The bandsmen were not all in black, but they all wore crape on their sleeves and their instruments were knotted with crape. They carried in their hats a black-edged card. Cyril held one of these cards in his hands. It ran thus:
Sacred to the memory of Daniel Povey A town councillor of this town judicially murdered at 8 o’clock in the morning 8th February 1888 “He was more sinned against than Sinning.”

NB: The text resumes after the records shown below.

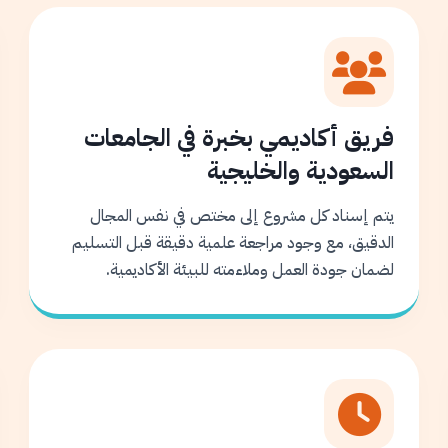
فريق أكاديمي بخبرة في الجامعات
السعودية والخليجية
يتم إسناد كل مشروع إلى مختص في نفس المجال
الدقيق، مع وجود مراجعة علمية دقيقة قبل التسليم
لضمان جودة العمل وملاءمته للبيئة الأكاديمية.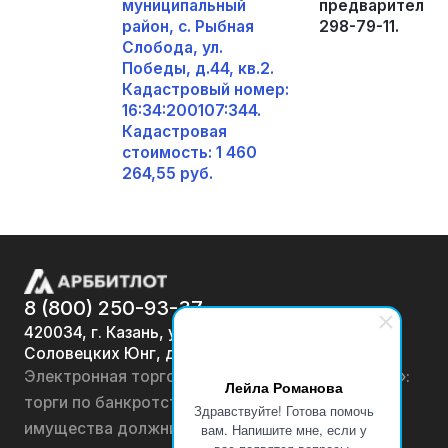
муниципальный
предварительно
район, с. Рыбная
298-79-11.
Слобода, ул.
Победы, д.44, кв.2.
Кадастровый номер:
16:34:200107:344.
Кадастровая
стоимость: 1 460
264,55 руб.
8 (800) 250-93-37
420034, г. Казань, ул.
Соловецких Юнг, д. 7
Электронная торговая площадка «АРББИТЛОТ»:
Лейла Романова
торги по банкротству, лоты по продаже
Здравствуйте! Готова помочь
имущества должников физических лиц и
вам. Напишите мне, если у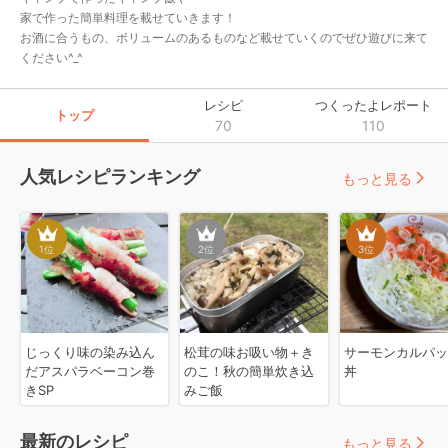
家で作った簡単料理を載せていきます！

お酒に合うもの、ボリュームのあるものなど載せていくのでぜひ遊びに来て
ください^_^
レシピ
つくったよレポート
トップ
70
110
人気レシピランキング
もっと見る
1
位
2
位
3
位
じっくり味の染み込ん
松茸の味お吸い物＋き
サーモンカルパッ
だアスパラベーコン巻
のこ！秋の簡単炊き込
丼
きSP
みご飯
最新のレシピ
もっと見る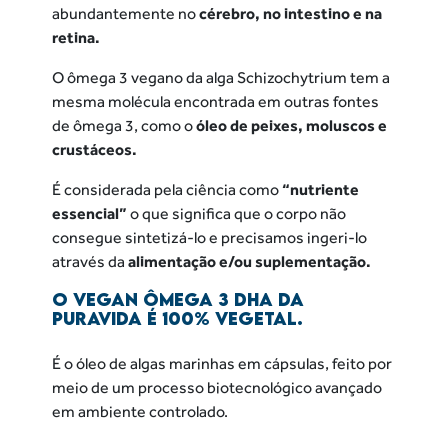
abundantemente no
cérebro, no intestino e na
retina.
O ômega 3 vegano da alga Schizochytrium tem a
mesma molécula encontrada em outras fontes
de ômega 3, como o
óleo de peixes, moluscos e
crustáceos.
É considerada pela ciência como
“nutriente
essencial”
o que significa que o corpo não
consegue sintetizá-lo e precisamos ingeri-lo
através da
alimentação e/ou suplementação.
O VEGAN ÔMEGA 3 DHA
DA
PURAVIDA É 100% VEGETAL.
É o óleo de algas marinhas em cápsulas, feito por
meio de um processo biotecnológico avançado
em ambiente controlado.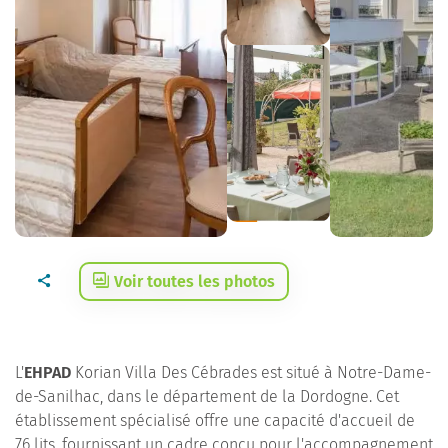
Voir toutes les photos
L'
EHPAD
Korian Villa Des Cébrades est situé à Notre-Dame-
de-Sanilhac, dans le département de la Dordogne. Cet
établissement spécialisé offre une capacité d'accueil de
76 lits, fournissant un cadre conçu pour l'accompagnement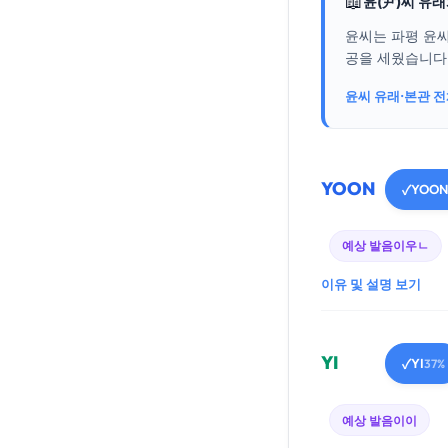
📖
윤(尹)씨 유
윤씨는 파평 윤씨
공을 세웠습니다..
윤씨 유래·본관 
YOON
YOON
✓
예상 발음
이우ㄴ
이유 및 설명 보기
YI
YI
✓
37%
예상 발음
이이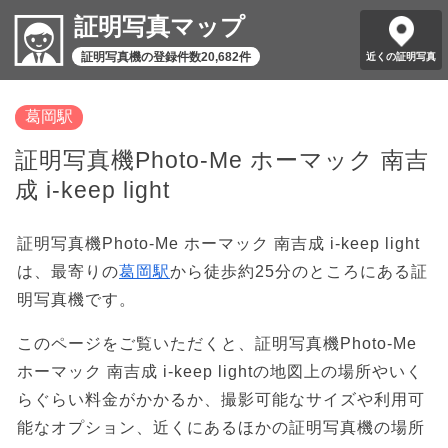
証明写真マップ
証明写真機の登録件数20,682件
近くの証明写真
葛岡駅
証明写真機Photo-Me ホーマック 南吉
成 i-keep light
証明写真機Photo-Me ホーマック 南吉成 i-keep light
は、最寄りの
葛岡駅
から徒歩約25分のところにある証
明写真機です。
このページをご覧いただくと、証明写真機Photo-Me
ホーマック 南吉成 i-keep lightの地図上の場所やいく
らぐらい料金がかかるか、撮影可能なサイズや利用可
能なオプション、近くにあるほかの証明写真機の場所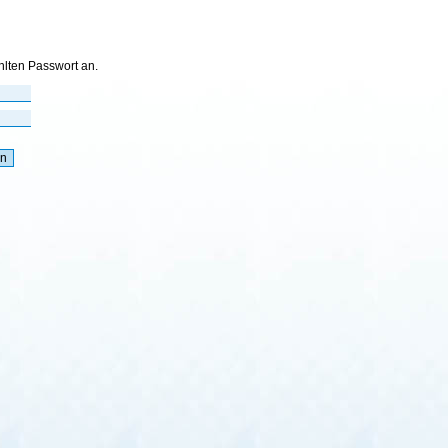
hlten Passwort an.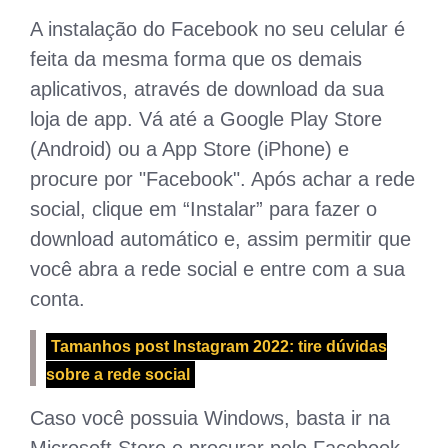
A instalação do Facebook no seu celular é
feita da mesma forma que os demais
aplicativos, através de download da sua
loja de app. Vá até a Google Play Store
(Android) ou a App Store (iPhone) e
procure por "Facebook". Após achar a rede
social, clique em “Instalar” para fazer o
download automático e, assim permitir que
você abra a rede social e entre com a sua
conta.
Tamanhos post Instagram 2022: tire dúvidas
sobre a rede social
Caso você possuia Windows, basta ir na
Microsoft Store e procurar pelo Facebook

In the wake of the band came the aged Rector, bare-headed, and wearing a surplice over his overcoat; his thin white hair was disarranged by the breeze that played in the chilly sunshine; his hands were folded on a gilt-edged book. A curate, churchwardens, and sidesmen followed. And after these, tramping through the dark mud in a procession that had apparently no end, wound the unofficial male multitude, nearly all in mourning, and all, save the more aristocratic, carrying the memorial card in their hats. Loafers, women, and children had collected on the drying pavements, and a window just opposite Constance was ornamented with the entire family of the landlord of the Sun Vaults.